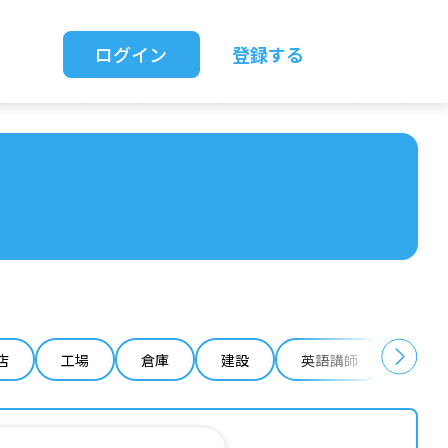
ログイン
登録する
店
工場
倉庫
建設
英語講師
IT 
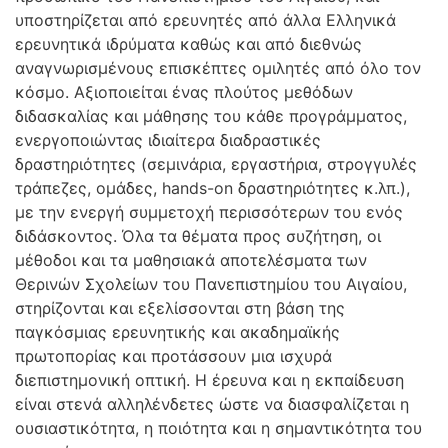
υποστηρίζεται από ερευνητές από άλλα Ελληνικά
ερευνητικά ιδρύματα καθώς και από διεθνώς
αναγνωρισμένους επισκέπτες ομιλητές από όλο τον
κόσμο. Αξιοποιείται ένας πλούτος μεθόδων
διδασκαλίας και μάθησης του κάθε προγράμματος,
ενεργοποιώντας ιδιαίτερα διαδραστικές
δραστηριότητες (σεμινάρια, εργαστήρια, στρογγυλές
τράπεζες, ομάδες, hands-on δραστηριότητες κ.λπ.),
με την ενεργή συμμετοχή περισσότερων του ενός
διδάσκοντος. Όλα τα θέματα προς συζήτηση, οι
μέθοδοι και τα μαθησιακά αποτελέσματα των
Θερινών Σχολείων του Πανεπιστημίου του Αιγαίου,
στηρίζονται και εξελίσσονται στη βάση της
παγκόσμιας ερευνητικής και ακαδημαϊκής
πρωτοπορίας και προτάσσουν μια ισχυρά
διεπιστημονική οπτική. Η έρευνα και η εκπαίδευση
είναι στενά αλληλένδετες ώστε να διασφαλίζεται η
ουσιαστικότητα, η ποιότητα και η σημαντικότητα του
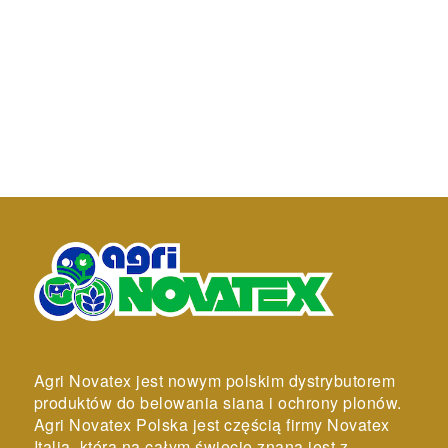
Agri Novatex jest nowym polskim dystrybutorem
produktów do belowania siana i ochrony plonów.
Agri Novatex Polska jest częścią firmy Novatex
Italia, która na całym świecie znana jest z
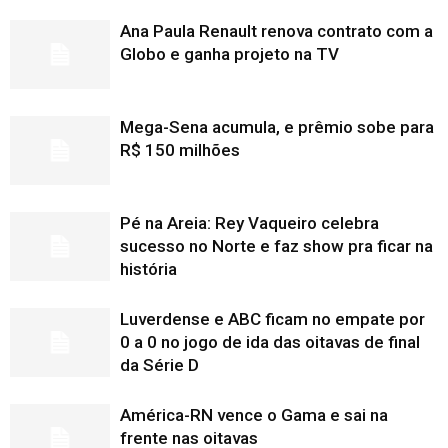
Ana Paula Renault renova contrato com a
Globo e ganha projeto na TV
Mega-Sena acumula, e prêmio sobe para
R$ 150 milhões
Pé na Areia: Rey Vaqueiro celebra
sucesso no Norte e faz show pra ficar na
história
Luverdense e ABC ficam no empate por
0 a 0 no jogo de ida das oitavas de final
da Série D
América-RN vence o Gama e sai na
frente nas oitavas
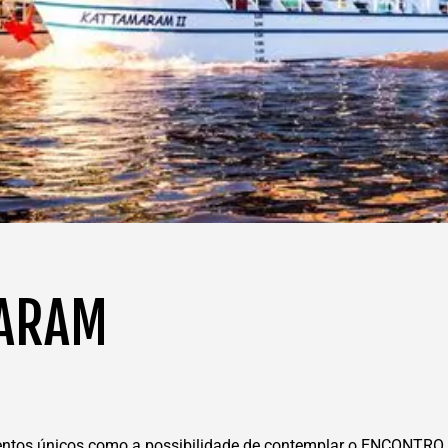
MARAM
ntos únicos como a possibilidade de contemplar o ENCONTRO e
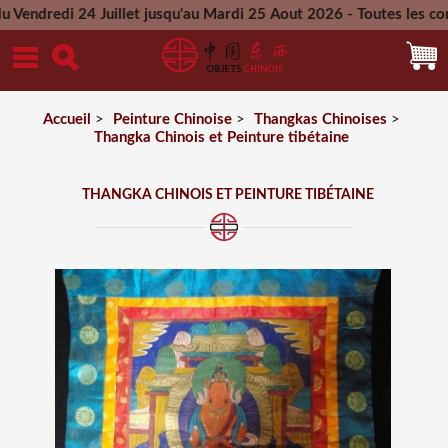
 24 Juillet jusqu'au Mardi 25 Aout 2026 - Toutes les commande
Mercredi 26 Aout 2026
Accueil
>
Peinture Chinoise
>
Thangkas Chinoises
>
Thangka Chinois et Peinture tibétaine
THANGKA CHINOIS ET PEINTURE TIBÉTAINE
...
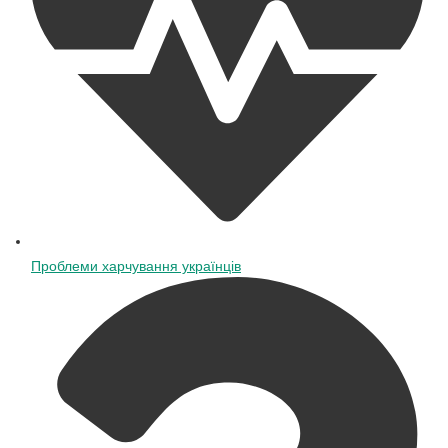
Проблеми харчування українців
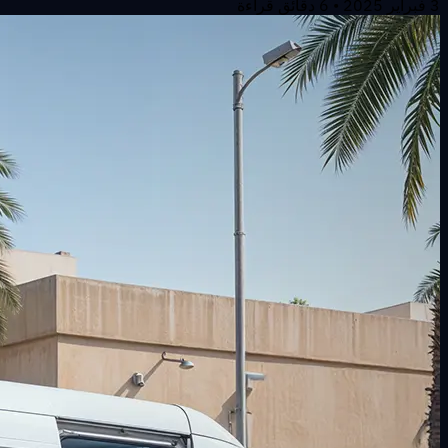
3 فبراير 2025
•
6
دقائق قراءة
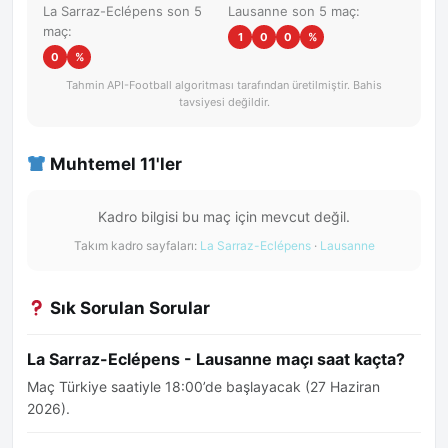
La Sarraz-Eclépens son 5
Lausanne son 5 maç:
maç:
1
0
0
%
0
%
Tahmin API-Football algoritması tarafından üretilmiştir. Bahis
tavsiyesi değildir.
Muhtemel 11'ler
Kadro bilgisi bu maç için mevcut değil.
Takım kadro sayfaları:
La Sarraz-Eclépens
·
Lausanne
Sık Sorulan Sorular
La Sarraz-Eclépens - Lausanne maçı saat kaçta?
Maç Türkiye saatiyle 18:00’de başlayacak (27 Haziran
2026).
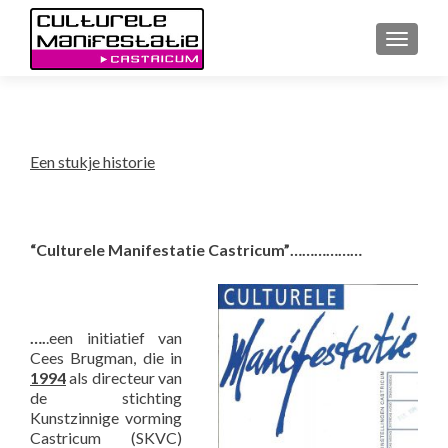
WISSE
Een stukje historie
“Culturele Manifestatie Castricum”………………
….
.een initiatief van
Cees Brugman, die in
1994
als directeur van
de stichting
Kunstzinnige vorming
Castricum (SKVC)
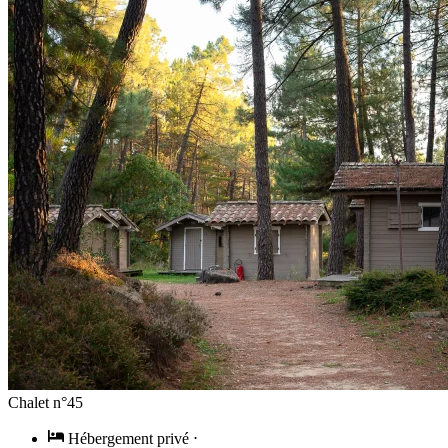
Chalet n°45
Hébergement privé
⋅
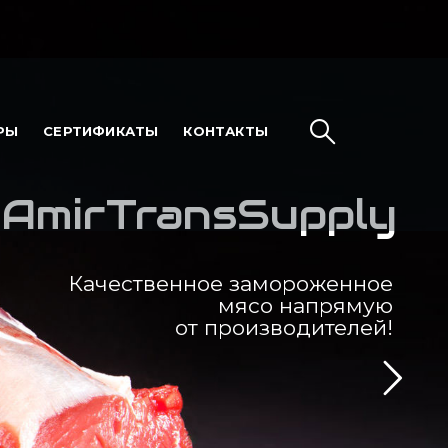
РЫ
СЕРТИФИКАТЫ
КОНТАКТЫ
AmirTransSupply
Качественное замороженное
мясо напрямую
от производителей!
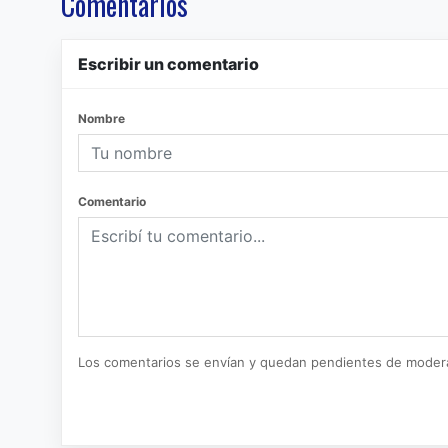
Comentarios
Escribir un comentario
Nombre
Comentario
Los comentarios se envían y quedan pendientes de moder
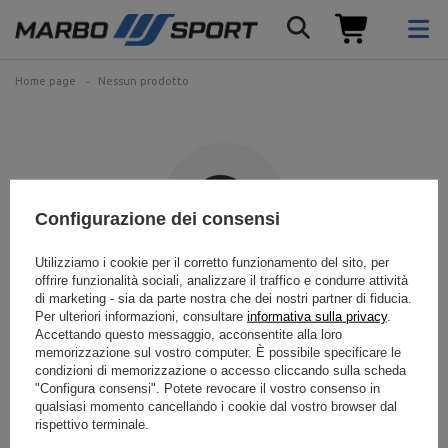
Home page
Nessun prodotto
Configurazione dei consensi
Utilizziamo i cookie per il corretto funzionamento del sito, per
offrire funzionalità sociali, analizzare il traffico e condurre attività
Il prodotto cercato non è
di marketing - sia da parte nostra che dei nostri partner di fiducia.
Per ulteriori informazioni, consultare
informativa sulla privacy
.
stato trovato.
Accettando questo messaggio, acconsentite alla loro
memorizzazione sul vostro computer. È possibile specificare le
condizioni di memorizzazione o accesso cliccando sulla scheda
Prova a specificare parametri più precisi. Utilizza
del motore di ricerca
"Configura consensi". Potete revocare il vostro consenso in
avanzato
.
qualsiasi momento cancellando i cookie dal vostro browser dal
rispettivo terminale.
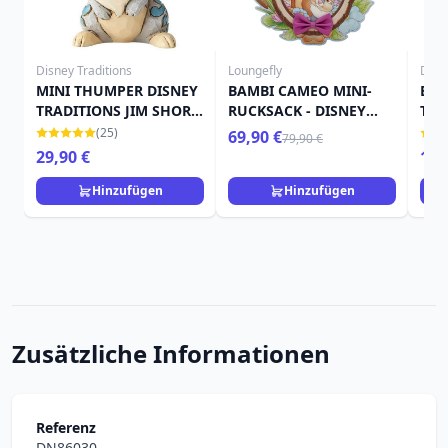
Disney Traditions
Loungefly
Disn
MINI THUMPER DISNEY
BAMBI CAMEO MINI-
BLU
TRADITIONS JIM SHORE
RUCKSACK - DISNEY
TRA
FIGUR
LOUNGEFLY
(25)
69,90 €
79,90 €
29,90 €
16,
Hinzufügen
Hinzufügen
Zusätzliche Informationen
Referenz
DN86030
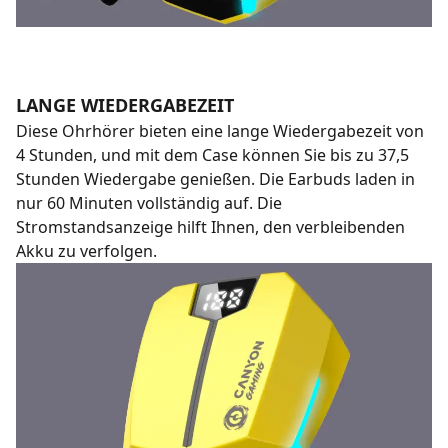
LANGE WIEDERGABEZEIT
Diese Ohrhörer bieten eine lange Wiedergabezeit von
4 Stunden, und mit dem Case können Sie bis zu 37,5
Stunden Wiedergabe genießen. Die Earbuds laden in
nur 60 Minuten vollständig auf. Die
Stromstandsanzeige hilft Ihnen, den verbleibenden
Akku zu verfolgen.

*EXERCISE BRIEF:*
Find the line with "Disney Traditions" in the data above, and from there retype each line exactly through the line with "Akku zu verfolgen.", skipping the pictures along the way.

*TASK SOLUTION:*
Disney Traditions
Loungefly
Disn
MINI THUMPER DISNEY
BAMBI CAMEO MINI-
BLU
TRADITIONS JIM SHORE
RUCKSACK - DISNEY
TRA
FIGUR
LOUNGEFLY
(25)
69,90 €
79,90 €
29,90 €
16,
Hinzufügen
Hinzufügen
Zusätzliche Informationen
Referenz
DN86030
LANGE WIEDERGABEZEIT
Diese Ohrhörer bieten eine lange Wiedergabezeit von
4 Stunden, und mit dem Case können Sie bis zu 37,5
Stunden Wiedergabe genießen. Die Earbuds laden in
nur 60 Minuten vollständig auf. Die
Stromstandsanzeige hilft Ihnen, den verbleibenden
Akku zu verfolgen.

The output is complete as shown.